YOUR INSTRUCTIONS:
An exact reproduction of the records is required. Images must be left out.

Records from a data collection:

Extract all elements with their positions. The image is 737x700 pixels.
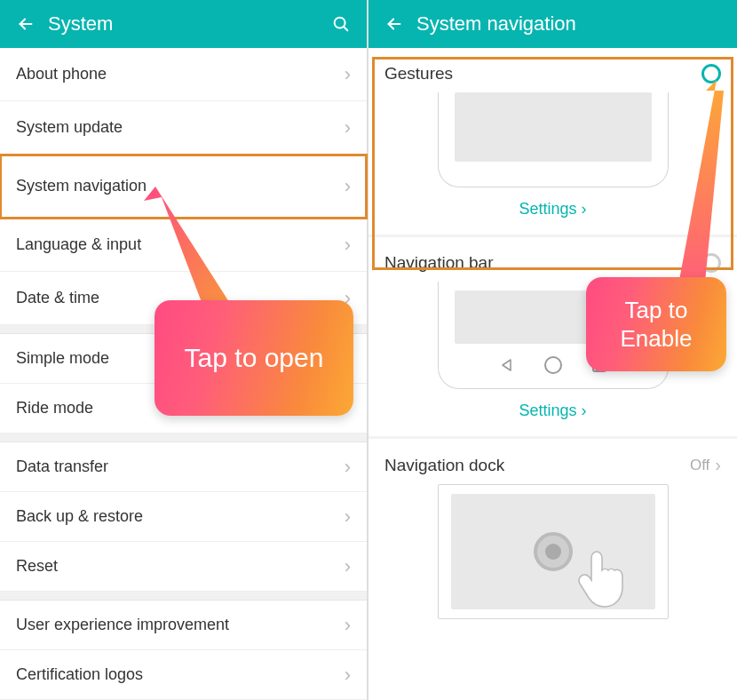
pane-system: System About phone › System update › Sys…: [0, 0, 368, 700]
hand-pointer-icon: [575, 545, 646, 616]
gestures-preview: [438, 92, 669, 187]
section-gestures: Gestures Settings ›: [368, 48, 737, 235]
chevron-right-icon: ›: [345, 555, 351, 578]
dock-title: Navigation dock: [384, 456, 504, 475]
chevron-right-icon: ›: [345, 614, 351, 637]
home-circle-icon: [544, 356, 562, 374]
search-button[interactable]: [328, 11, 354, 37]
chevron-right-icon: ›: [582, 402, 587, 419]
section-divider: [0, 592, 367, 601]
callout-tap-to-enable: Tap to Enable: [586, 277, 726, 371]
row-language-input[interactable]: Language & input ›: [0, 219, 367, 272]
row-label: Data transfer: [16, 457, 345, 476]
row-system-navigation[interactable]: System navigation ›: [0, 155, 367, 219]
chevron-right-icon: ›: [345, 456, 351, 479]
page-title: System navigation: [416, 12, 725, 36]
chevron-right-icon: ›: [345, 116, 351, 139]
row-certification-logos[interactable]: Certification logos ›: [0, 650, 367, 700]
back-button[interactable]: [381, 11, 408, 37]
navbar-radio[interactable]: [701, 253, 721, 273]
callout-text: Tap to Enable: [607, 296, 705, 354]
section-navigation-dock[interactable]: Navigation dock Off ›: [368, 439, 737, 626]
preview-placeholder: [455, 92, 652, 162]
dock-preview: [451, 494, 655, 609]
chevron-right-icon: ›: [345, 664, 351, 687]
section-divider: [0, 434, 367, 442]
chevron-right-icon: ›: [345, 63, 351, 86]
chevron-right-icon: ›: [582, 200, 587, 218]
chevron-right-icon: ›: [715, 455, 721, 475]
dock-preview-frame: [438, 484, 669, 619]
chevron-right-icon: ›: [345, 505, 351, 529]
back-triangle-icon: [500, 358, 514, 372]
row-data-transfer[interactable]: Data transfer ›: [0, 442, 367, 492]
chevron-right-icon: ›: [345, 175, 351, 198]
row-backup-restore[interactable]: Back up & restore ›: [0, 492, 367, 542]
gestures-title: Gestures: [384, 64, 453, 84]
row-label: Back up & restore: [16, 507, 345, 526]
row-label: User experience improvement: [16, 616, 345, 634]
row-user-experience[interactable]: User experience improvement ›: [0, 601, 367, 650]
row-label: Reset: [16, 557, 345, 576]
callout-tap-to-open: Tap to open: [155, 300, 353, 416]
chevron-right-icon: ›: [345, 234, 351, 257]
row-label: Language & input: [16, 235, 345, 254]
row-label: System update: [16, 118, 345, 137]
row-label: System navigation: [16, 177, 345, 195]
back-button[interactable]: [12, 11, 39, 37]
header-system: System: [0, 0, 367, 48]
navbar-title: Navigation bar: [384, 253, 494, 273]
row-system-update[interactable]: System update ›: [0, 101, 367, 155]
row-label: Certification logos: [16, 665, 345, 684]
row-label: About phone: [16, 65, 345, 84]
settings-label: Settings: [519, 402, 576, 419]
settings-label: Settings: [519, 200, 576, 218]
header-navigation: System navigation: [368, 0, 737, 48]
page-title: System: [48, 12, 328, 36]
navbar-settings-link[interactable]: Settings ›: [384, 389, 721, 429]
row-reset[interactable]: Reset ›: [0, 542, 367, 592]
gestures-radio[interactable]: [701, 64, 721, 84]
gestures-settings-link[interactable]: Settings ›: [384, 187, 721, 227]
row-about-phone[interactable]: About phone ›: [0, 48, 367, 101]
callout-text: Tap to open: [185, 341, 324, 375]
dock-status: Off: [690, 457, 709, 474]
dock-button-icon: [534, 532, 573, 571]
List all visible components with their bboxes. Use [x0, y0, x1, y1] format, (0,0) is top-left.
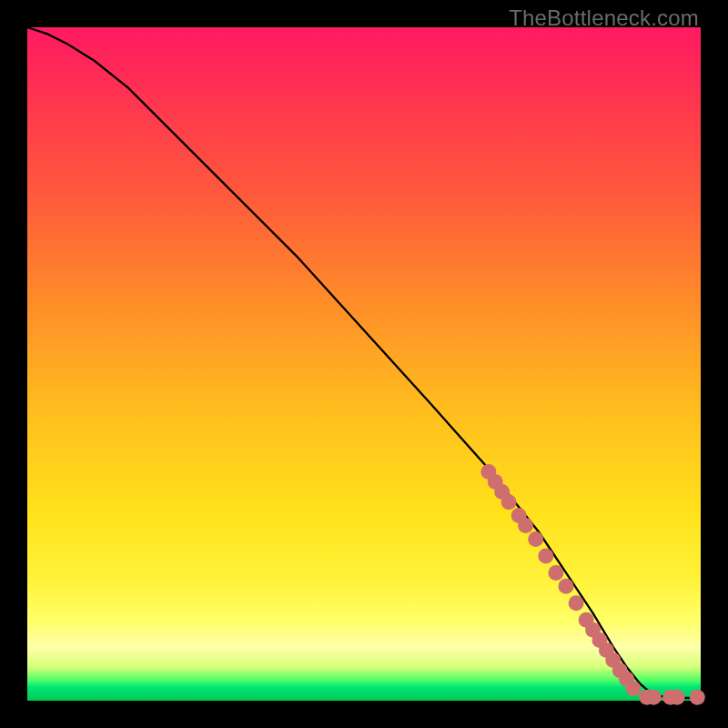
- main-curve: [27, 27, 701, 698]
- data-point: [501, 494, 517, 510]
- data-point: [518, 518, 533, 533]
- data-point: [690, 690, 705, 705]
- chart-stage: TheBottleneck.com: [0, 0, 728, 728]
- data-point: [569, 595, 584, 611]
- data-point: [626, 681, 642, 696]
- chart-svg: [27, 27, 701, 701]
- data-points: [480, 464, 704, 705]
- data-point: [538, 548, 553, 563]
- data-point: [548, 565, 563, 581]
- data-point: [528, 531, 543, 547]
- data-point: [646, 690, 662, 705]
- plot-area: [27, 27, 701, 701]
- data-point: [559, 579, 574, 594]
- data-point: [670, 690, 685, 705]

YOUR SOLUTION:
Extract all elements with their positions. The image is 737x700 pixels.
pane-system: System About phone › System update › Sys…: [0, 0, 368, 700]
hand-pointer-icon: [575, 545, 646, 616]
gestures-preview: [438, 92, 669, 187]
section-gestures: Gestures Settings ›: [368, 48, 737, 235]
chevron-right-icon: ›: [345, 555, 351, 578]
dock-title: Navigation dock: [384, 456, 504, 475]
chevron-right-icon: ›: [345, 614, 351, 637]
home-circle-icon: [544, 356, 562, 374]
search-button[interactable]: [328, 11, 354, 37]
chevron-right-icon: ›: [582, 402, 587, 419]
section-divider: [0, 592, 367, 601]
callout-tap-to-enable: Tap to Enable: [586, 277, 726, 371]
row-language-input[interactable]: Language & input ›: [0, 219, 367, 272]
row-label: Data transfer: [16, 457, 345, 476]
row-system-navigation[interactable]: System navigation ›: [0, 155, 367, 219]
chevron-right-icon: ›: [345, 456, 351, 479]
page-title: System navigation: [416, 12, 725, 36]
chevron-right-icon: ›: [345, 116, 351, 139]
row-certification-logos[interactable]: Certification logos ›: [0, 650, 367, 700]
back-button[interactable]: [381, 11, 408, 37]
navbar-radio[interactable]: [701, 253, 721, 273]
callout-text: Tap to Enable: [607, 296, 705, 354]
section-navigation-dock[interactable]: Navigation dock Off ›: [368, 439, 737, 626]
preview-placeholder: [455, 92, 652, 162]
dock-preview: [451, 494, 655, 609]
chevron-right-icon: ›: [345, 664, 351, 687]
section-divider: [0, 434, 367, 442]
chevron-right-icon: ›: [345, 63, 351, 86]
chevron-right-icon: ›: [582, 200, 587, 218]
chevron-right-icon: ›: [715, 455, 721, 475]
dock-preview-frame: [438, 484, 669, 619]
chevron-right-icon: ›: [345, 505, 351, 529]
back-triangle-icon: [500, 358, 514, 372]
row-data-transfer[interactable]: Data transfer ›: [0, 442, 367, 492]
chevron-right-icon: ›: [345, 175, 351, 198]
row-backup-restore[interactable]: Back up & restore ›: [0, 492, 367, 542]
gestures-title: Gestures: [384, 64, 453, 84]
row-label: Back up & restore: [16, 507, 345, 526]
row-label: User experience improvement: [16, 616, 345, 634]
row-user-experience[interactable]: User experience improvement ›: [0, 601, 367, 650]
row-label: Reset: [16, 557, 345, 576]
callout-tap-to-open: Tap to open: [155, 300, 353, 416]
chevron-right-icon: ›: [345, 234, 351, 257]
row-label: Language & input: [16, 235, 345, 254]
row-label: System update: [16, 118, 345, 137]
row-label: System navigation: [16, 177, 345, 195]
back-button[interactable]: [12, 11, 39, 37]
header-system: System: [0, 0, 367, 48]
navbar-title: Navigation bar: [384, 253, 494, 273]
row-system-update[interactable]: System update ›: [0, 101, 367, 155]
row-label: Certification logos: [16, 665, 345, 684]
row-label: About phone: [16, 65, 345, 84]
settings-label: Settings: [519, 402, 576, 419]
settings-label: Settings: [519, 200, 576, 218]
header-navigation: System navigation: [368, 0, 737, 48]
page-title: System: [48, 12, 328, 36]
navbar-settings-link[interactable]: Settings ›: [384, 389, 721, 429]
row-reset[interactable]: Reset ›: [0, 542, 367, 592]
gestures-radio[interactable]: [701, 64, 721, 84]
gestures-settings-link[interactable]: Settings ›: [384, 187, 721, 227]
row-about-phone[interactable]: About phone ›: [0, 48, 367, 101]
callout-text: Tap to open: [185, 341, 324, 375]
dock-status: Off: [690, 457, 709, 474]
dock-button-icon: [534, 532, 573, 571]
List all visible components with their bboxes. Use [x0, y0, x1, y1] format, (0,0) is top-left.
- main-curve: [27, 27, 701, 698]
- data-point: [501, 494, 517, 510]
- data-point: [518, 518, 533, 533]
- data-point: [690, 690, 705, 705]
- chart-stage: TheBottleneck.com: [0, 0, 728, 728]
- data-point: [569, 595, 584, 611]
- data-point: [626, 681, 642, 696]
- chart-svg: [27, 27, 701, 701]
- data-points: [480, 464, 704, 705]
- data-point: [538, 548, 553, 563]
- data-point: [548, 565, 563, 581]
- data-point: [528, 531, 543, 547]
- data-point: [646, 690, 662, 705]
- plot-area: [27, 27, 701, 701]
- data-point: [559, 579, 574, 594]
- data-point: [670, 690, 685, 705]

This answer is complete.